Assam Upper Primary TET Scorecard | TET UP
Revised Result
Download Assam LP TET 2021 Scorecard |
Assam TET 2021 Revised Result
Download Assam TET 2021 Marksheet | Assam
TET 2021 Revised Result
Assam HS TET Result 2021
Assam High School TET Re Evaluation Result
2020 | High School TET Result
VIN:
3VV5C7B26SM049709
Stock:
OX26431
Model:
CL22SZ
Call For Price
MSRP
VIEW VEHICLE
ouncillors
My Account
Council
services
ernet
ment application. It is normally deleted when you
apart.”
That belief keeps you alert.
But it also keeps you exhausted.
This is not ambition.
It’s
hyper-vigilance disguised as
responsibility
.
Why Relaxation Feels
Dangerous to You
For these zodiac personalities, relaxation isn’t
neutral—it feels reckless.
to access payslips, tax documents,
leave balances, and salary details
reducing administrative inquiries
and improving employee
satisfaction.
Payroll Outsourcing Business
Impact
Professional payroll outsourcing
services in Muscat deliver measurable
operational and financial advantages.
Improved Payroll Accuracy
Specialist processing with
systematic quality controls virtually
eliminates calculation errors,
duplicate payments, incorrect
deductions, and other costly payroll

-----

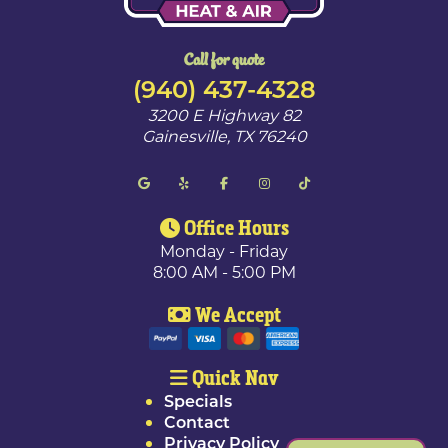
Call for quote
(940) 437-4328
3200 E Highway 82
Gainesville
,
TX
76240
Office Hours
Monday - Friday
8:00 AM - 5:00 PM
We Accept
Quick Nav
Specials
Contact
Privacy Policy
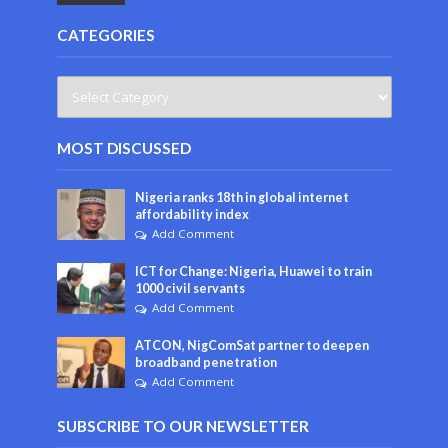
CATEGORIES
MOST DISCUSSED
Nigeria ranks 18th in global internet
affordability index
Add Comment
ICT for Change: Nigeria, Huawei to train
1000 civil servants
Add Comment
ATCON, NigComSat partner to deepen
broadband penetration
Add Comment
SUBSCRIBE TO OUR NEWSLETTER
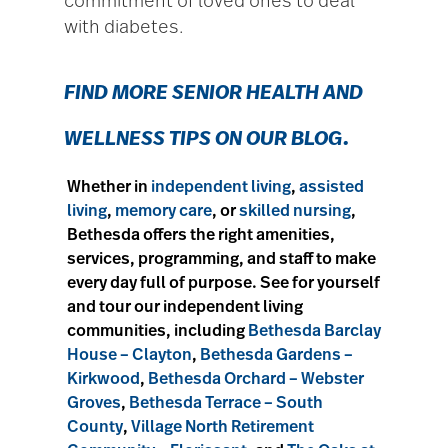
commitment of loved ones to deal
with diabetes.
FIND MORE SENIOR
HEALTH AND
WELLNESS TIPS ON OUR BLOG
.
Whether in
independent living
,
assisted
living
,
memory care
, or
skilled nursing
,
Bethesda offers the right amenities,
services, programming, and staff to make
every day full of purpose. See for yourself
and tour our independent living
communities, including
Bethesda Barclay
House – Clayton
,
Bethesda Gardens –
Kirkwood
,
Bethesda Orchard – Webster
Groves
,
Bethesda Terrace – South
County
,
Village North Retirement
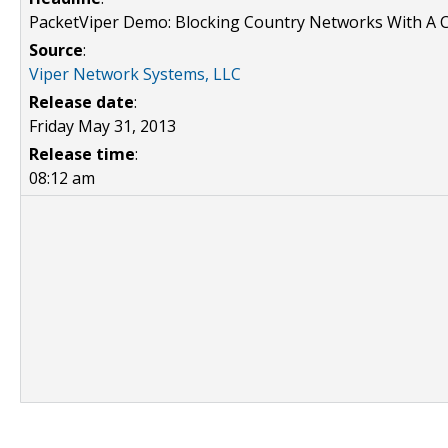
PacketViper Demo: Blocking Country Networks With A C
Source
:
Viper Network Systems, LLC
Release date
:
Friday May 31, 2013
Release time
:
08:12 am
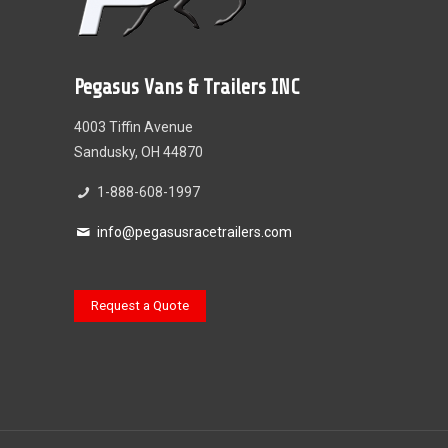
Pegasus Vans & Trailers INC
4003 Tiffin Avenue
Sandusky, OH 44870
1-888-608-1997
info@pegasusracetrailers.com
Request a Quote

-----

» **PROBLEM STATEMENT**
Go through the listing above and write out exactly the lines starting with the one holding "4003 Tiffin Avenue" and running through the one holding "Request a Quote", ends included, and no others.

» **RESPONSE TO THIS TASK**
4003 Tiffin Avenue
Sandusky, OH 44870
1-888-608-1997
info@pegasusracetrailers.com
Request a Quote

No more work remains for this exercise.